The rational design of nanomaterials for electrochemical nanosensors from the perspective of structure–property–performance relationships is a key factor in improving the analytical performance toward residual antibiotics in food. We have investigated the effects of the crystalline phase and copper loading amount on the detection performance of Cu–MoS(2) nanocomposite-based electrochemical sensors for the antibiotic chloramphenicol (CAP). The phase composition and copper loading amount on the MoS(2) nanosheets can be controlled using a facile electrochemical method. Cu and Cu(2)O nanoparticle-based electrochemical sensors showed a higher CAP electrochemical sensing performance as compared to CuO nanoparticles due to their higher electrocatalytic activity and conductivity.

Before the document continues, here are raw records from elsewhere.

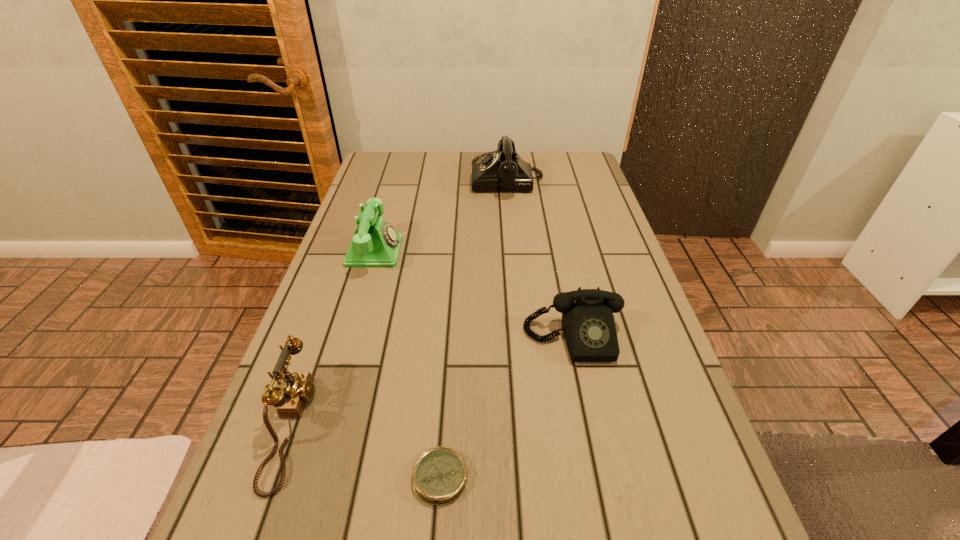 Identify which object is the closest to the farthest object. Please provide its 2D coordinates. Your answer should be formatted as a tuple, i.e. [(x, y)], where the tuple contains the x and y coordinates of a point satisfying the conditions above.

[(375, 243)]

I want to click on telephone that stands as the closest to the second farthest object, so click(x=502, y=170).

Identify which telephone is the third nearest to the shortest telephone. Please provide its 2D coordinates. Your answer should be formatted as a tuple, i.e. [(x, y)], where the tuple contains the x and y coordinates of a point satisfying the conditions above.

[(502, 170)]

Identify the location of vacant space that satisfies the following two spatial constraints: 1. on the front-facing side of the nearest telephone; 2. on the back side of the shortest object. (x=273, y=477).

This screenshot has height=540, width=960. What are the coordinates of `free space that satisfies the following two spatial constraints: 1. on the back side of the shortest object; 2. on the dial of the second farthest telephone` in the screenshot? It's located at (456, 251).

In order to click on blank area in the image that satisfies the following two spatial constraints: 1. on the dial of the third nearest telephone; 2. on the back side of the shortest object in this screenshot , I will do `click(309, 477)`.

In order to click on free space that satisfies the following two spatial constraints: 1. on the back side of the shortest object; 2. on the front-facing side of the nearest telephone in this screenshot , I will do `click(444, 426)`.

The height and width of the screenshot is (540, 960). What are the coordinates of `vacant space that satisfies the following two spatial constraints: 1. on the front-facing side of the nearest telephone; 2. on the back side of the compass` in the screenshot? It's located at (273, 477).

At what (x,y) coordinates should I click in order to perform the action: click on vacant area in the image that satisfies the following two spatial constraints: 1. on the dial of the shortest telephone; 2. on the front-facing side of the nearest telephone. Please return your answer as a coordinate pair (x, y). This screenshot has width=960, height=540. Looking at the image, I should click on (592, 426).

Find the location of a particular element. Image resolution: width=960 pixels, height=540 pixels. free space that satisfies the following two spatial constraints: 1. on the dial of the second farthest object; 2. on the right side of the compass is located at coordinates (309, 477). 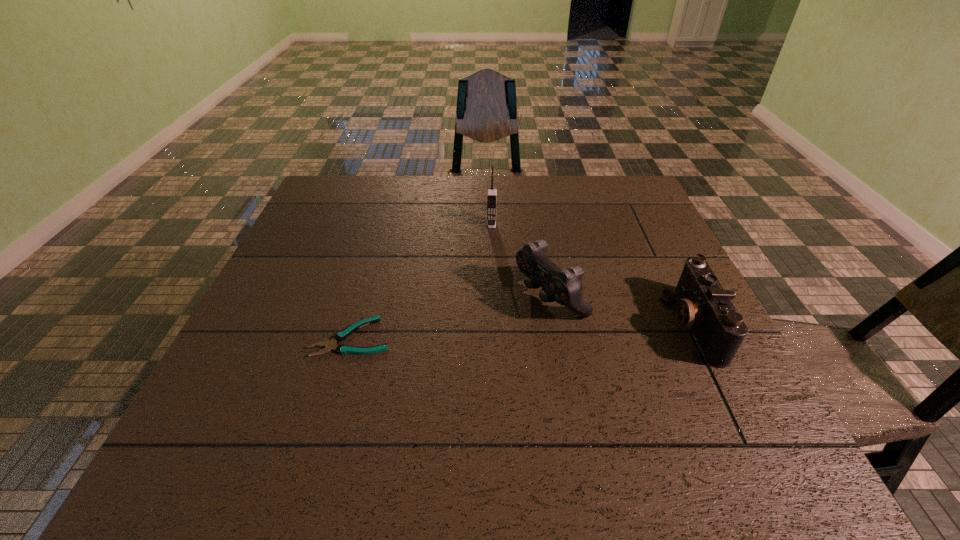 What are the coordinates of `free space between the control and the camera` in the screenshot? It's located at (621, 310).

At what (x,y) coordinates should I click in order to perform the action: click on free spot between the rightmost object and the third object from left to right. Please return your answer as a coordinate pair (x, y). This screenshot has width=960, height=540. Looking at the image, I should click on (621, 310).

Locate an element on the screen. The height and width of the screenshot is (540, 960). vacant region between the camera and the farthest object is located at coordinates pyautogui.click(x=591, y=274).

Find the location of a particular element. This screenshot has width=960, height=540. object that can be found as the closest to the pliers is located at coordinates (564, 286).

Choose which object is the third nearest neighbor to the cellular telephone. Please provide its 2D coordinates. Your answer should be formatted as a tuple, i.e. [(x, y)], where the tuple contains the x and y coordinates of a point satisfying the conditions above.

[(704, 305)]

Identify the location of free space in the image that satisfies the following two spatial constraints: 1. on the back side of the second object from right to left; 2. on the left side of the pliers. (364, 296).

The width and height of the screenshot is (960, 540). Find the location of `free space that satisfies the following two spatial constraints: 1. on the front side of the control; 2. on the right side of the farthest object`. free space that satisfies the following two spatial constraints: 1. on the front side of the control; 2. on the right side of the farthest object is located at coordinates (493, 296).

Locate an element on the screen. This screenshot has height=540, width=960. vacant position in the image that satisfies the following two spatial constraints: 1. on the back side of the shortest object; 2. on the front-facing side of the camera is located at coordinates (355, 325).

Identify the location of vacant space that satisfies the following two spatial constraints: 1. on the back side of the farthest object; 2. on the left side of the pliers. The width and height of the screenshot is (960, 540). (384, 224).

At what (x,y) coordinates should I click in order to perform the action: click on vacant area in the image that satisfies the following two spatial constraints: 1. on the back side of the cellular telephone; 2. on the right side of the pliers. Please return your answer as a coordinate pair (x, y). Looking at the image, I should click on (384, 224). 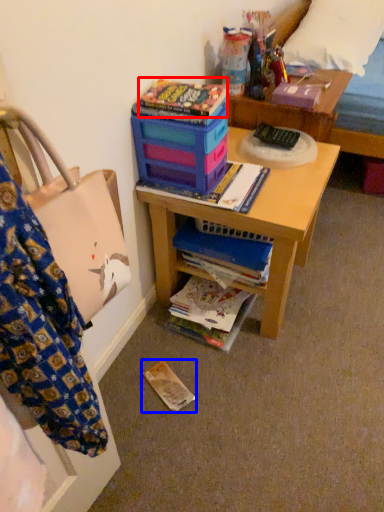 Question: Which point is further to the camera, paperback book (highlighted by a red box) or paperback book (highlighted by a blue box)?

Choices:
 (A) paperback book
 (B) paperback book

Answer: (B)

Moreover, the design of Cu–MoS(2) nanocomposites with appropriate copper loading amounts could significantly improve their electrochemical responses for CAP. Under optimized conditions, Cu–MoS(2) nanocomposite-based electrochemical nanosensor showed a remarkable sensing performance for CAP with an electrochemical sensitivity of 1.74 μA μM(−1) cm(−2) and a detection limit of 0.19 μM in the detection range from 0.5–50 μM. These findings provide deeper insight into the effects of nanoelectrode designs on the analytical performance of electrochemical nanosensors.